Editorial: Gaither handled defeat the right way
Give District Attorney Jay Gaither credit for this: When it became obvious Tuesday that he was going to lose badly in the Republican runoff, the last gasp in his attempt for a fourth term, he did what politicians are supposed to do when they lose – he took the high road.
Election campaigns have to draw sharp lines and point out opponents’ flaws – why are you running, after all, if you think the other fellow is doing just fine? – and at times it can seem personal. How could it not? If someone says you stink at your job, it’s going to hurt. “Politics ain’t beanbag,” as the saying goes.
That sting of personal rebuke probably takes a while to fade, but once the votes are cast there is nothing to be gained by appearing to hold a grudge. In fact, being negative can set bridges on fire and come back to hurt future endeavors, especially any future in politics.
Gaither recognized this. He made a cordial call to his opponent, David Learner, and in an interview with the News-Topic he said good things about him. Learner and the people of the 25th District are well served by Gaither's actions.
In an interview Wednesday, Gaither didn't include elected politics among the things he would be interested in pursuing after his term ends in December. That may change with time, but how much of a path he would have for its may hinge on the outcome of the sexual harassment lawsuit filed against him by a former subordinate, Whitney Nicole Shaffer.
Whatever his defenders think of the motivations behind the lawsuit, the only apparent way Gaither’s on-the-record comments about the suit, that it was filed as retaliation for him firing Shaffer, can square with the allegations is if the entire fabric of the text messages he is accused of sending are fiction. It would take some moderate skill as a fiction writer to create such internally consistent dialog over so many pages, arguably a more difficult task than creating fake texts. Many of the texts are innocuous in content, but the dates on them were after the period that Gaither says he decided to fire Shaffer, so their tone makes no sense as exchanges in a tense, doomed work relationship.
Presumably, the lawsuit will not be dropped now that Gaither has lost.

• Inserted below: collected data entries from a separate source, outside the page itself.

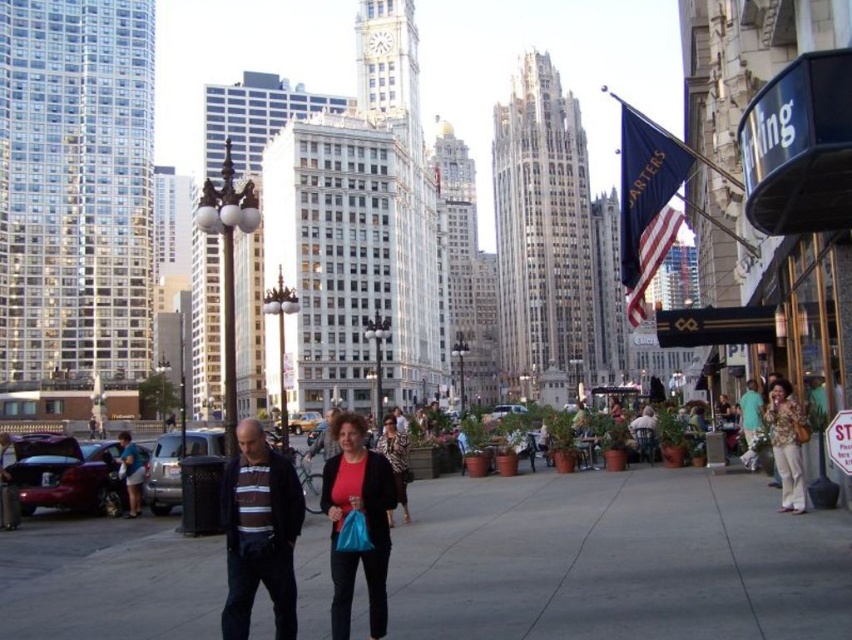 You are standing in the city square and want to walk towards the point at coordinates (320,449). There is another point at (348,577) in front of it. Which point should you aim for to reach your destination?

You should aim for the point at (320,449) because the point at (348,577) is in front of it, meaning it is closer to your current position. To reach your destination, you need to move past the point at (348,577) towards the point at (320,449).

You are a photographer trying to capture a photo of the striped sweater at center without the matte red shirt at center blocking it. What should you do?

Move the matte red shirt at center to the side so it is no longer in front of the striped sweater at center.

In the scene shown: You are a photographer positioned at the edge of the square, aiming to capture a photo of the two people in the center. Since you want to ensure the matte red shirt at center and the striped sweater at center are both clearly visible, which person should you focus on first to account for their height difference?

The matte red shirt at center is taller than the striped sweater at center, so you should focus on the matte red shirt at center first to ensure proper focus and visibility.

If it is, that would make it an expensive but also personally costly political maneuver – Shaffer, who still works as an assistant prosecutor, would find her future employment opportunities sharply curtailed, and she might find that even if she wins the suit.
We may be well into Learner’s four-year term before the lawsuit runs its course. If Gaither were to be vindicated, and perhaps if Learner proved not to be up to handling the job, might Gaither try to regain his office? His grace in defeat Tuesday at least means he hasn’t burned any bridges that he would need to make a return.